While Pierce won’t have such a reliable defensive anchor in Joel Embiid, the things that more than likely won’t change when it comes to Pierce’s defensive schemes/ideas in Atlanta is that the Hawks are going to taught to be physical and disciplined. They’re going to compete, practice and play hard — Pierce referenced ‘sweat equity’ on a numbers of occasions during his introductory press conference.

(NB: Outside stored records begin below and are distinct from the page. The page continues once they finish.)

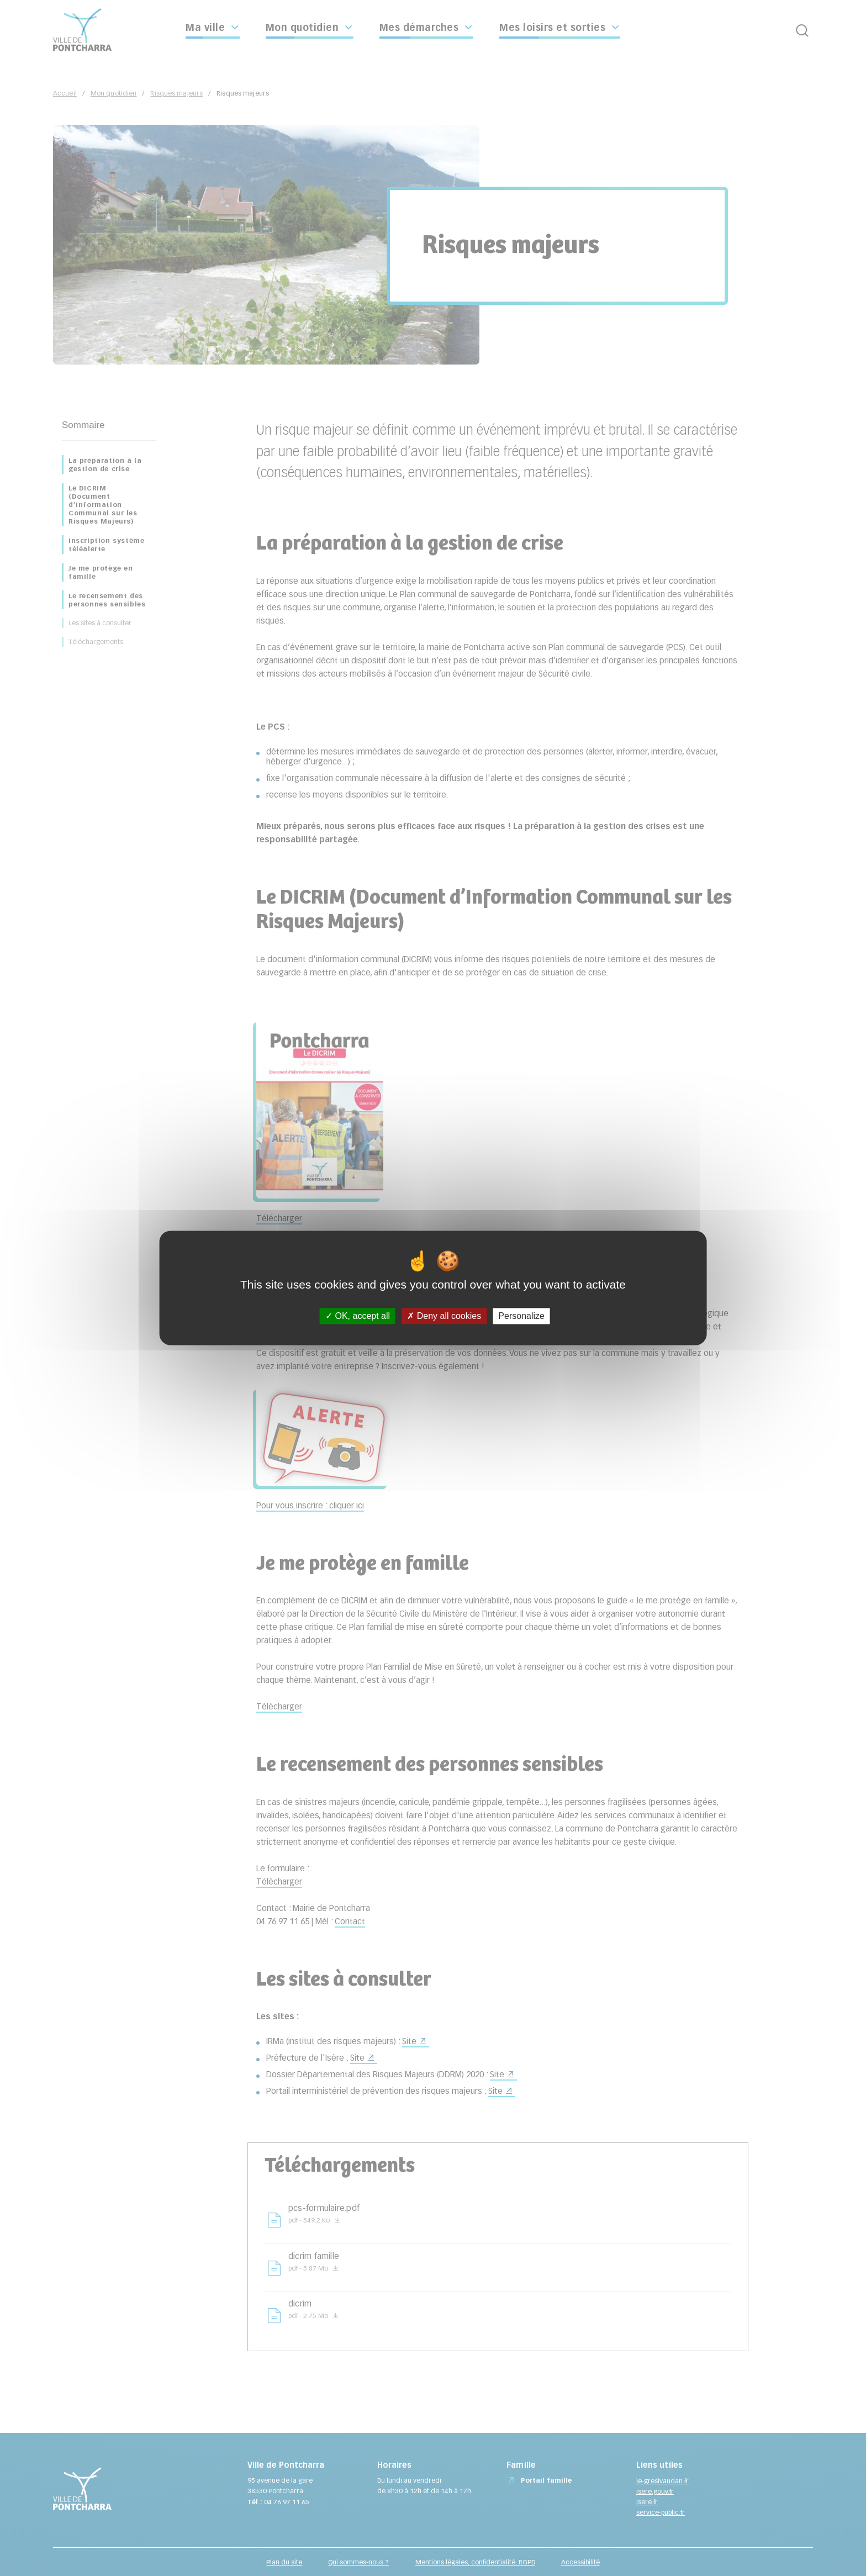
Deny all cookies (444, 1316)
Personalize (521, 1316)
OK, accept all (357, 1316)
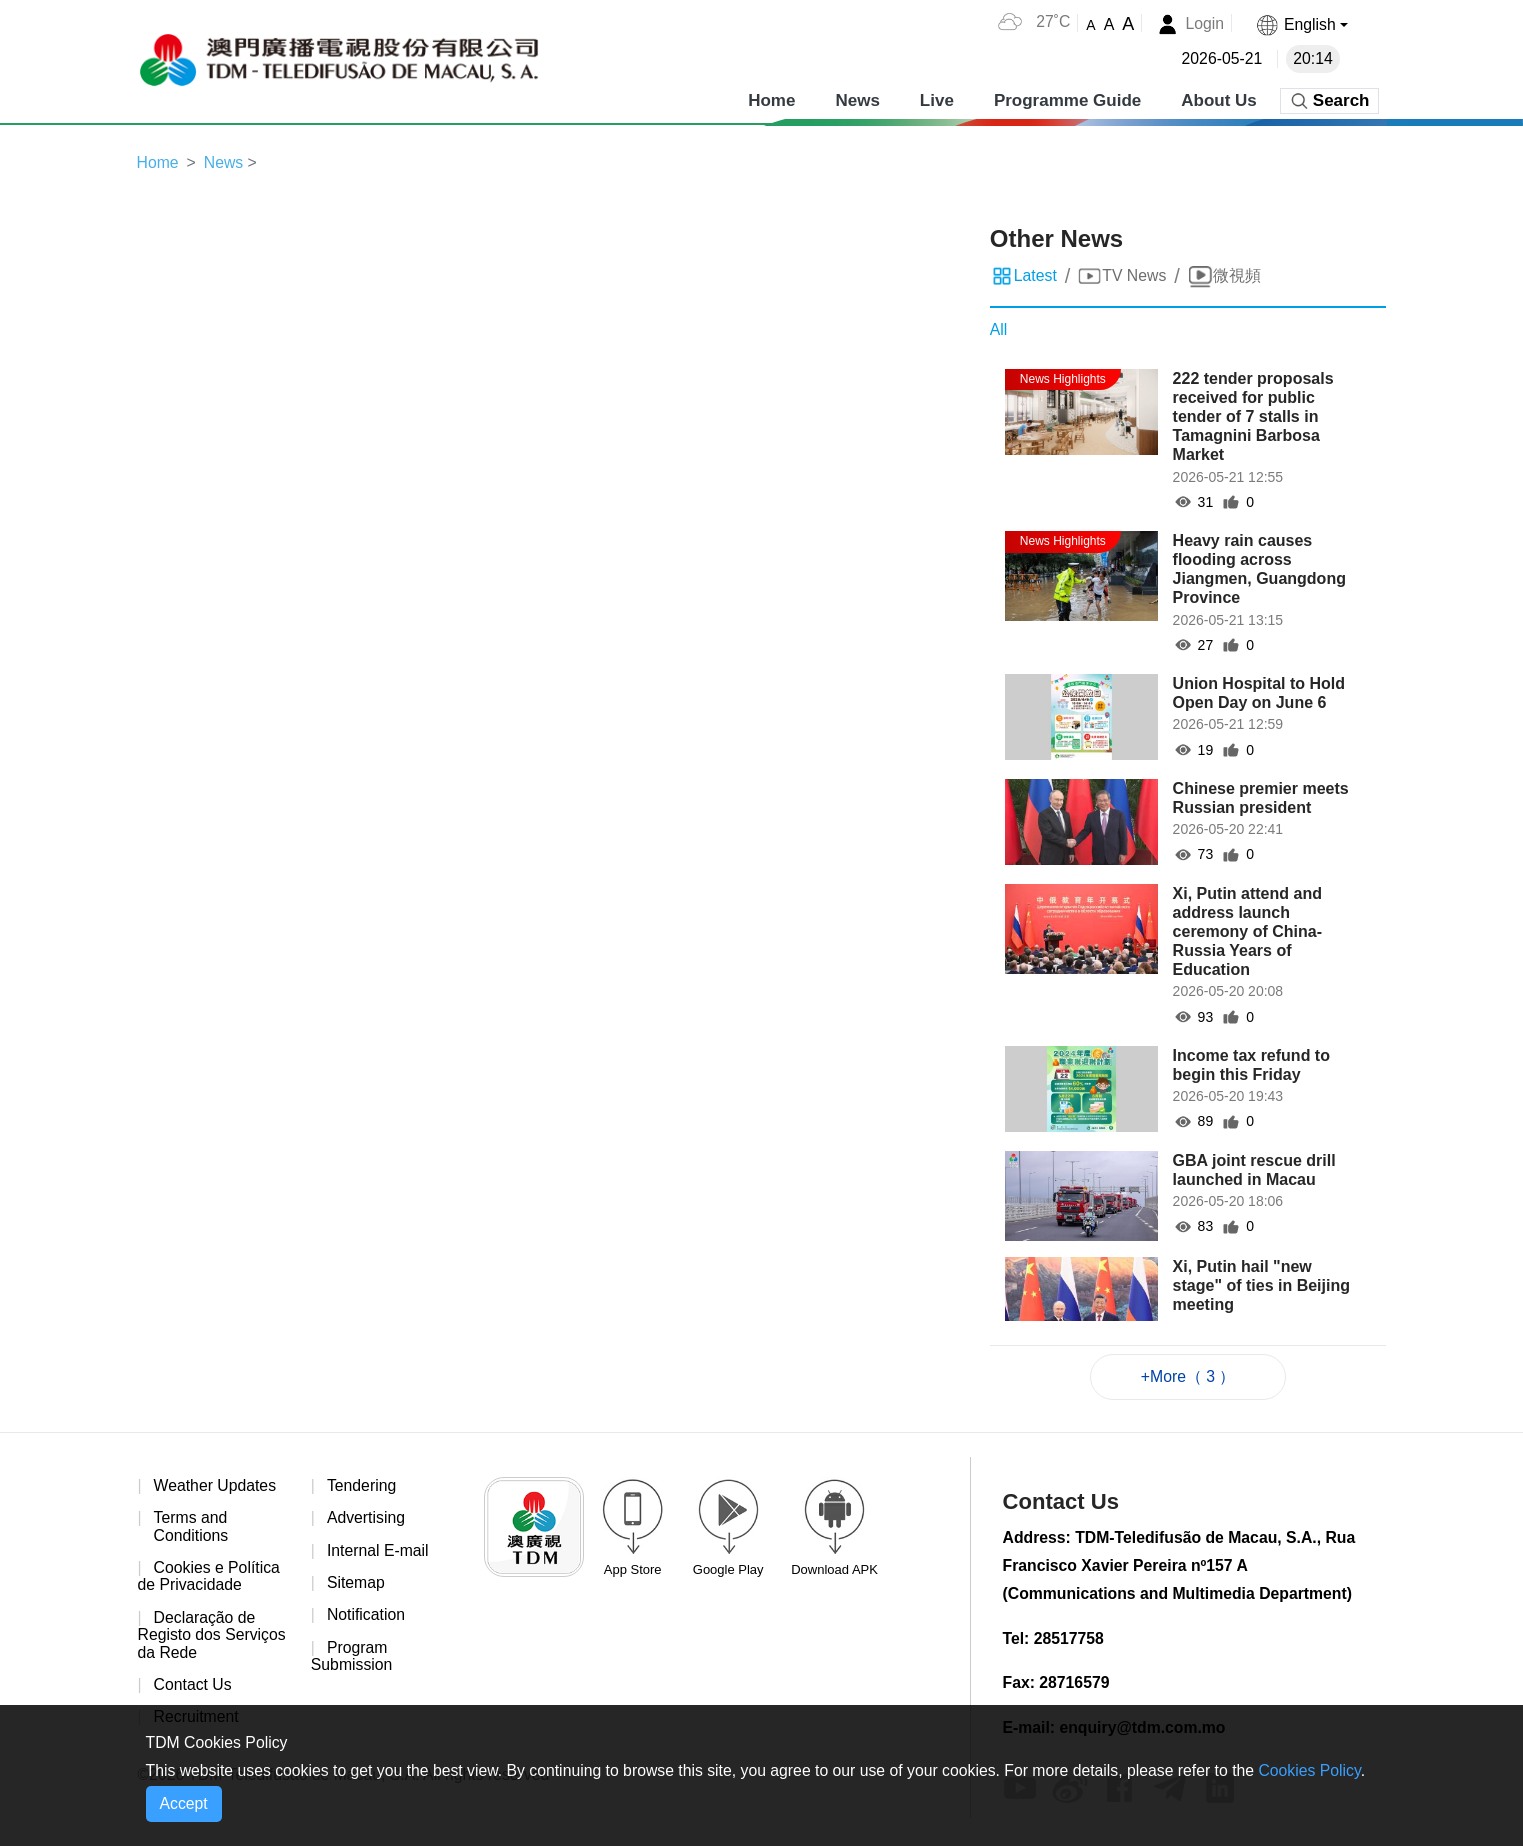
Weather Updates (216, 1486)
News (857, 99)
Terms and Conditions (192, 1528)
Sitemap (356, 1584)
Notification (366, 1617)
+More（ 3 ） (1188, 1376)
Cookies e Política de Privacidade (210, 1578)
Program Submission (352, 1658)
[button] (1301, 24)
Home (771, 99)
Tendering (362, 1486)
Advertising (366, 1519)
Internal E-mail (378, 1551)
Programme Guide (1067, 99)
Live (937, 99)
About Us (1219, 99)
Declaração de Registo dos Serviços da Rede (213, 1637)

It’s going to be (and this is not an attempted pun) a process that is going to take time (and it does take time to establish an identity wherever you are) but Pierce and his eventual coaching staff are going to be there for every step along the way.

Lloyd Pierce will coach the Hawks at Utah Summer League — where a considerable number of his possible final roster might be in action too — and it’s there where everyone will learn a bit more about the defensive schemes that Pierce will look to implement in Atlanta.

Ball movement was the name of the game under Mike Budenholzer. Defense is the new name of the game under Lloyd Pierce.